UPA released eight shorts in 1950, starting with their third Fox and Crow short Punchy De Leon; this casts the two central characters as Spanish explorers searching for the fabled Fountain of Youth to claim a reward offered by the king. Spellbound Hound, the second Mr. Magoo short, features Magoo vacationing at a lake while a hound searches for an escaped convict hiding in the lake lodge; the dog struggles to inform Magoo of the prisoner’s presence, but Magoo ultimately helps apprehend the criminal by the end of the short. The Miner’s Daughter follows a prospector and his daughter Clementine as they attempt to strike it rich with gold; Clementine falls in love with a passing Harvard student who resists her advances. When the Harvard student discovers gold, the prospector lures him away with the smell of Boston baked beans; this allows the prospector to abscond with the assorted gold. Giddyap, the fourth short released in 1950, features an ice cart driver and his daughter who struggle to deliver ice in a time when cars can do so more efficiently; they ultimately adapt by purchasing a helicopter, which defeats their car-driving rival.

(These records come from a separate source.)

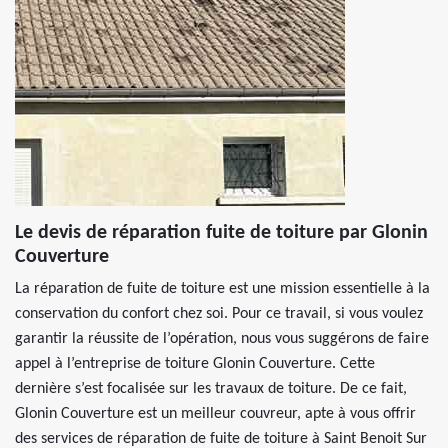
Le devis de réparation fuite de toiture par Glonin
Couverture
La réparation de fuite de toiture est une mission essentielle à la
conservation du confort chez soi. Pour ce travail, si vous voulez
garantir la réussite de l’opération, nous vous suggérons de faire
appel à l’entreprise de toiture Glonin Couverture. Cette
dernière s’est focalisée sur les travaux de toiture. De ce fait,
Glonin Couverture est un meilleur couvreur, apte à vous offrir
des services de réparation de fuite de toiture à Saint Benoit Sur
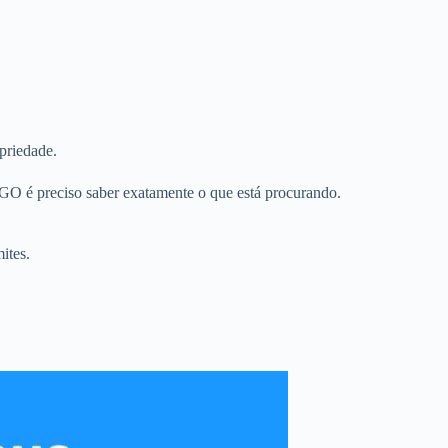
priedade.
 GO é preciso saber exatamente o que está procurando.
ites.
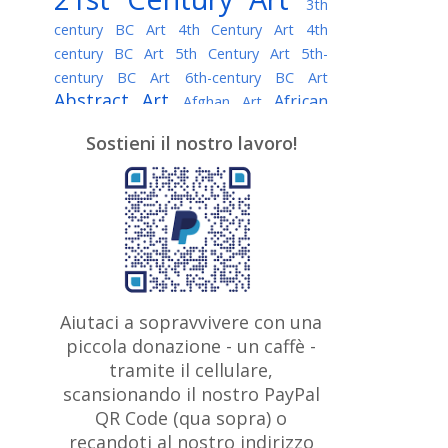
3th
century BC Art
4th Century Art
4th
century BC Art
5th Century Art
5th-
century BC Art
6th-century BC Art
Abstract Art
African
Afghan Art
American painter
AI Art
Albanian
Sostieni il nostro lavoro!
American Art
Art
Algerian painter
Argentine Art
Armenian painter
Art history
Art Institute of Chicago
Art Quotes - Literature
Australian Art
Austrian Art
Awarded
Austro-Hungarian Art
Artist
Baroque Art
Belarusian
Aiutaci a sopravvivere con una
Belgian Art
Art
Bohemian Art
Bolivian
piccola donazione - un caffè -
British
Brazilian Art
Art
Bosnian Art
tramite il cellulare,
Art
scansionando il nostro PayPal
British Museum
Brooklyn Museum
Canadian
Bulgarian Art
QR Code (qua sopra) o
Burmese Art
Art
Chilean Art
recandoti al nostro indirizzo
Caravaggio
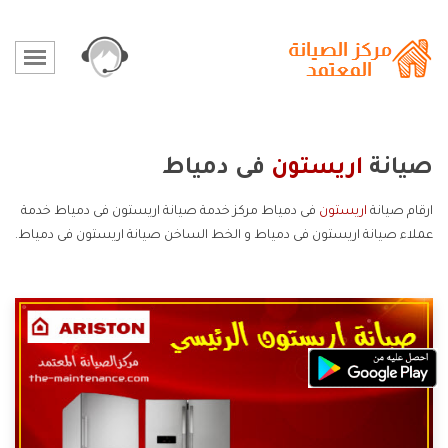
صيانة
اريستون
فى دمياط
ارقام صيانة
اريستون
فى دمياط مركز خدمة صيانة اريستون فى دمياط خدمة
عملاء صيانة اريستون فى دمياط و الخط الساخن صيانة اريستون فى دمياط.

Trouble Indemnity, another Mr. Magoo short, received UPA’s second Academy Award nomination – it revolves a round a pair of grifters who attempt to fleece Magoo by having him sign a phony life insurance contract. It reveals that Mr. Magoo is a Rutgers alumnus; according to his creators, they wanted Magoo to be a college alumnus to show him as the “old college tie” sort of character who still demonstrates his spirit. The Popcorn Story is a comedic short illustrating the invention of popcorn – its inventor, Wilbur Shucks, inadvertently creates it and impresses a businessman who initially felt frustrated by his earlier products. The next short, Bungled Bungalow, is another Magoo short; here, Magoo must deal with an intruder, Hot House Harry, who tries to steal Magoo’s house from under him. The final short of 1950 happens to be the most important of that year for UPA – it is Gerald McBoing-Boing, their first Academy Award winner and a short preserved by the Library of Congress for its historical significance. This short follows the story of the eponymous boy, who communicates through numerous noises rather than a traditional language – one of the most iconic American animated shorts of the 1950s, Gerald McBoing-Boing is based on a Dr. Seuss and directed by Robert Cannon. The work demonstrates an early example of limited animation – the technique involves reducing the amount of animation between frames by limiting the amount needed to animate. While a Disney feature-length work would animate a character’s entire body, a limited-animation short would only animate those parts considered the most important; a key example of this would be the classic Yogi Bear shorts, where only his legs or head would move (with the rest of his body remaining static). Works like Gerald McBoing-Boing became influential as they illustrate a method of reducing animation costs; subsequent television-based works (such as Hanna-Barbera’s production) took this approach to heart, as television typically didn’t have anywhere near the budget of a feature film.